▶ [What you have to do] What you write must match the records exactly, except for the images, which are left out.

******

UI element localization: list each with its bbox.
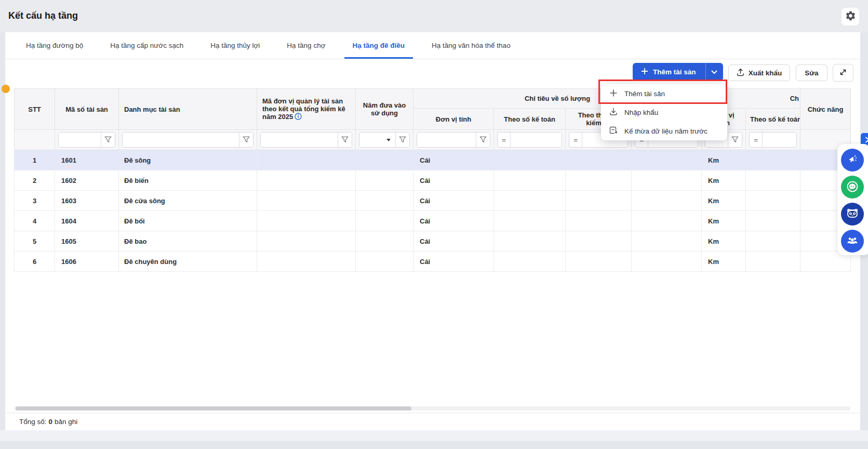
upload-icon — [737, 68, 744, 78]
robot-icon — [845, 206, 860, 222]
app-root: Kết cấu hạ tầng Hạ tầng đường bộ Hạ tầng… — [0, 0, 868, 449]
table-row[interactable]: 21602 Đê biển Cái Km — [15, 170, 851, 191]
tab-ha-tang-de-dieu[interactable]: Hạ tầng đê điều — [339, 32, 419, 59]
filter-cell-by-accounting2: = — [746, 130, 800, 150]
info-icon[interactable] — [295, 113, 302, 122]
filter-cell-code — [55, 130, 119, 150]
tab-ha-tang-duong-bo[interactable]: Hạ tầng đường bộ — [12, 32, 97, 59]
top-header-band — [0, 0, 868, 32]
menu-item-them-tai-san[interactable]: Thêm tài sản — [601, 84, 727, 103]
inherit-document-icon — [609, 126, 618, 136]
filter-icon[interactable] — [101, 133, 115, 147]
tab-bar: Hạ tầng đường bộ Hạ tầng cấp nước sạch H… — [5, 32, 860, 59]
megaphone-icon — [847, 154, 858, 167]
settings-button[interactable] — [842, 8, 859, 25]
notification-dot — [2, 85, 10, 93]
col-header-unit[interactable]: Đơn vị tính — [413, 109, 494, 130]
announcement-fab[interactable] — [841, 149, 864, 171]
menu-item-nhap-khau[interactable]: Nhập khẩu — [601, 103, 727, 122]
category-filter-input[interactable] — [123, 133, 239, 147]
tab-ha-tang-thuy-loi[interactable]: Hạ tầng thủy lợi — [197, 32, 273, 59]
chat-fab[interactable] — [841, 176, 864, 199]
total-label: Tổng số: — [19, 418, 47, 426]
year-filter-select[interactable] — [359, 133, 382, 147]
menu-item-ke-thua-du-lieu[interactable]: Kế thừa dữ liệu năm trước — [601, 122, 727, 140]
expand-button[interactable] — [833, 64, 853, 82]
caret-down-icon[interactable] — [382, 133, 395, 147]
add-asset-dropdown-menu: Thêm tài sản Nhập khẩu Kế thừa dữ liệu n… — [601, 84, 727, 140]
total-suffix: bản ghi — [55, 418, 77, 426]
table-row[interactable]: 11601 Đê sông Cái Km — [15, 150, 851, 170]
col-header-actions[interactable]: Chức năng — [800, 89, 851, 130]
unit-filter-input[interactable] — [417, 133, 476, 147]
add-asset-dropdown-toggle[interactable] — [705, 63, 723, 81]
filter-cell-category — [119, 130, 257, 150]
col-header-code[interactable]: Mã số tài sản — [55, 89, 119, 130]
col-header-category[interactable]: Danh mục tài sản — [119, 89, 257, 130]
edit-button[interactable]: Sửa — [796, 64, 827, 81]
user-group-fab[interactable] — [841, 230, 864, 253]
bottom-band — [0, 430, 868, 441]
page-title: Kết cấu hạ tầng — [8, 10, 78, 21]
robot-assistant-fab[interactable] — [841, 203, 864, 226]
col-header-by-accounting[interactable]: Theo số kế toán — [494, 109, 566, 130]
filter-icon[interactable] — [728, 133, 742, 147]
filter-cell-stt — [15, 130, 55, 150]
code-filter-input[interactable] — [59, 133, 101, 147]
horizontal-scrollbar-thumb[interactable] — [16, 406, 411, 411]
equals-operator[interactable]: = — [750, 136, 762, 144]
download-icon — [609, 108, 618, 117]
chevron-down-icon — [711, 68, 717, 76]
tab-ha-tang-van-hoa-the-thao[interactable]: Hạ tầng văn hóa thể thao — [418, 32, 524, 59]
status-bar: Tổng số: 0 bản ghi — [5, 413, 860, 430]
equals-operator[interactable]: = — [569, 136, 582, 144]
horizontal-scrollbar[interactable] — [14, 406, 850, 411]
filter-cell-year — [356, 130, 413, 150]
people-icon — [846, 234, 859, 248]
plus-icon — [641, 68, 648, 76]
table-row[interactable]: 51605 Đê bao Cái Km — [15, 231, 851, 252]
filter-icon[interactable] — [239, 133, 253, 147]
expand-icon — [839, 68, 847, 78]
col-header-mgmt-unit[interactable]: Mã đơn vị quản lý tài sản theo kết quả t… — [257, 89, 356, 130]
filter-cell-mgmt-unit — [257, 130, 356, 150]
tab-ha-tang-cap-nuoc-sach[interactable]: Hạ tầng cấp nước sạch — [97, 32, 197, 59]
chat-icon — [846, 180, 859, 195]
filter-icon[interactable] — [338, 133, 352, 147]
table-row[interactable]: 31603 Đê cửa sông Cái Km — [15, 191, 851, 211]
by-accounting2-filter-input[interactable] — [763, 133, 796, 147]
plus-icon — [609, 89, 618, 99]
equals-operator[interactable]: = — [498, 136, 510, 144]
filter-icon[interactable] — [396, 133, 409, 147]
filter-cell-by-accounting: = — [494, 130, 566, 150]
col-header-stt[interactable]: STT — [15, 89, 55, 130]
table-row[interactable]: 61606 Đê chuyên dùng Cái Km — [15, 252, 851, 272]
total-count: 0 — [49, 418, 53, 426]
floating-action-panel — [837, 144, 868, 255]
content-card: Hạ tầng đường bộ Hạ tầng cấp nước sạch H… — [5, 32, 860, 430]
add-asset-split-button[interactable]: Thêm tài sản — [633, 63, 723, 81]
gear-icon — [845, 10, 856, 23]
col-header-by-accounting2[interactable]: Theo số kế toán — [746, 109, 800, 130]
by-accounting-filter-input[interactable] — [511, 133, 562, 147]
col-header-year[interactable]: Năm đưa vào sử dụng — [356, 89, 413, 130]
table-row[interactable]: 41604 Đê bối Cái Km — [15, 211, 851, 231]
add-asset-button[interactable]: Thêm tài sản — [633, 63, 705, 81]
filter-icon[interactable] — [476, 133, 490, 147]
filter-cell-unit — [413, 130, 494, 150]
tab-ha-tang-cho[interactable]: Hạ tầng chợ — [273, 32, 339, 59]
export-button[interactable]: Xuất khẩu — [728, 64, 790, 81]
mgmt-unit-filter-input[interactable] — [261, 133, 338, 147]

******

▶ [Finished task]
UI element localization: list each with its bbox.
upload-icon — [737, 68, 744, 78]
robot-icon — [845, 206, 860, 222]
app-root: Kết cấu hạ tầng Hạ tầng đường bộ Hạ tầng… — [0, 0, 868, 449]
table-row[interactable]: 21602 Đê biển Cái Km — [15, 170, 851, 191]
tab-ha-tang-de-dieu[interactable]: Hạ tầng đê điều — [339, 32, 419, 59]
filter-cell-by-accounting2: = — [746, 130, 800, 150]
info-icon[interactable] — [295, 113, 302, 122]
filter-cell-code — [55, 130, 119, 150]
tab-ha-tang-duong-bo[interactable]: Hạ tầng đường bộ — [12, 32, 97, 59]
top-header-band — [0, 0, 868, 32]
menu-item-them-tai-san[interactable]: Thêm tài sản — [601, 84, 727, 103]
inherit-document-icon — [609, 126, 618, 136]
filter-icon[interactable] — [101, 133, 115, 147]
tab-bar: Hạ tầng đường bộ Hạ tầng cấp nước sạch H… — [5, 32, 860, 59]
megaphone-icon — [847, 154, 858, 167]
settings-button[interactable] — [842, 8, 859, 25]
notification-dot — [2, 85, 10, 93]
col-header-unit[interactable]: Đơn vị tính — [413, 109, 494, 130]
announcement-fab[interactable] — [841, 149, 864, 171]
menu-item-nhap-khau[interactable]: Nhập khẩu — [601, 103, 727, 122]
category-filter-input[interactable] — [123, 133, 239, 147]
tab-ha-tang-thuy-loi[interactable]: Hạ tầng thủy lợi — [197, 32, 273, 59]
chat-fab[interactable] — [841, 176, 864, 199]
total-label: Tổng số: — [19, 418, 47, 426]
year-filter-select[interactable] — [359, 133, 382, 147]
menu-item-ke-thua-du-lieu[interactable]: Kế thừa dữ liệu năm trước — [601, 122, 727, 140]
expand-button[interactable] — [833, 64, 853, 82]
caret-down-icon[interactable] — [382, 133, 395, 147]
add-asset-dropdown-menu: Thêm tài sản Nhập khẩu Kế thừa dữ liệu n… — [601, 84, 727, 140]
total-suffix: bản ghi — [55, 418, 77, 426]
table-row[interactable]: 11601 Đê sông Cái Km — [15, 150, 851, 170]
col-header-actions[interactable]: Chức năng — [800, 89, 851, 130]
unit-filter-input[interactable] — [417, 133, 476, 147]
add-asset-dropdown-toggle[interactable] — [705, 63, 723, 81]
filter-cell-category — [119, 130, 257, 150]
col-header-code[interactable]: Mã số tài sản — [55, 89, 119, 130]
col-header-category[interactable]: Danh mục tài sản — [119, 89, 257, 130]
edit-button[interactable]: Sửa — [796, 64, 827, 81]
user-group-fab[interactable] — [841, 230, 864, 253]
bottom-band — [0, 430, 868, 441]
page-title: Kết cấu hạ tầng — [8, 10, 78, 21]
robot-assistant-fab[interactable] — [841, 203, 864, 226]
col-header-by-accounting[interactable]: Theo số kế toán — [494, 109, 566, 130]
filter-icon[interactable] — [728, 133, 742, 147]
filter-cell-stt — [15, 130, 55, 150]
code-filter-input[interactable] — [59, 133, 101, 147]
horizontal-scrollbar-thumb[interactable] — [16, 406, 411, 411]
equals-operator[interactable]: = — [750, 136, 762, 144]
download-icon — [609, 108, 618, 117]
chevron-down-icon — [711, 68, 717, 76]
tab-ha-tang-van-hoa-the-thao[interactable]: Hạ tầng văn hóa thể thao — [418, 32, 524, 59]
status-bar: Tổng số: 0 bản ghi — [5, 413, 860, 430]
equals-operator[interactable]: = — [569, 136, 582, 144]
horizontal-scrollbar[interactable] — [14, 406, 850, 411]
filter-cell-year — [356, 130, 413, 150]
people-icon — [846, 234, 859, 248]
plus-icon — [641, 68, 648, 76]
table-row[interactable]: 51605 Đê bao Cái Km — [15, 231, 851, 252]
filter-icon[interactable] — [239, 133, 253, 147]
expand-icon — [839, 68, 847, 78]
col-header-mgmt-unit[interactable]: Mã đơn vị quản lý tài sản theo kết quả t… — [257, 89, 356, 130]
filter-cell-mgmt-unit — [257, 130, 356, 150]
tab-ha-tang-cap-nuoc-sach[interactable]: Hạ tầng cấp nước sạch — [97, 32, 197, 59]
chat-icon — [846, 180, 859, 195]
filter-icon[interactable] — [338, 133, 352, 147]
table-row[interactable]: 31603 Đê cửa sông Cái Km — [15, 191, 851, 211]
by-accounting2-filter-input[interactable] — [763, 133, 796, 147]
plus-icon — [609, 89, 618, 99]
equals-operator[interactable]: = — [498, 136, 510, 144]
filter-icon[interactable] — [396, 133, 409, 147]
filter-cell-by-accounting: = — [494, 130, 566, 150]
col-header-stt[interactable]: STT — [15, 89, 55, 130]
table-row[interactable]: 61606 Đê chuyên dùng Cái Km — [15, 252, 851, 272]
total-count: 0 — [49, 418, 53, 426]
floating-action-panel — [837, 144, 868, 255]
content-card: Hạ tầng đường bộ Hạ tầng cấp nước sạch H… — [5, 32, 860, 430]
add-asset-split-button[interactable]: Thêm tài sản — [633, 63, 723, 81]
gear-icon — [845, 10, 856, 23]
col-header-by-accounting2[interactable]: Theo số kế toán — [746, 109, 800, 130]
by-accounting-filter-input[interactable] — [511, 133, 562, 147]
col-header-year[interactable]: Năm đưa vào sử dụng — [356, 89, 413, 130]
table-row[interactable]: 41604 Đê bối Cái Km — [15, 211, 851, 231]
add-asset-button[interactable]: Thêm tài sản — [633, 63, 705, 81]
filter-icon[interactable] — [476, 133, 490, 147]
filter-cell-unit — [413, 130, 494, 150]
tab-ha-tang-cho[interactable]: Hạ tầng chợ — [273, 32, 339, 59]
export-button[interactable]: Xuất khẩu — [728, 64, 790, 81]
mgmt-unit-filter-input[interactable] — [261, 133, 338, 147]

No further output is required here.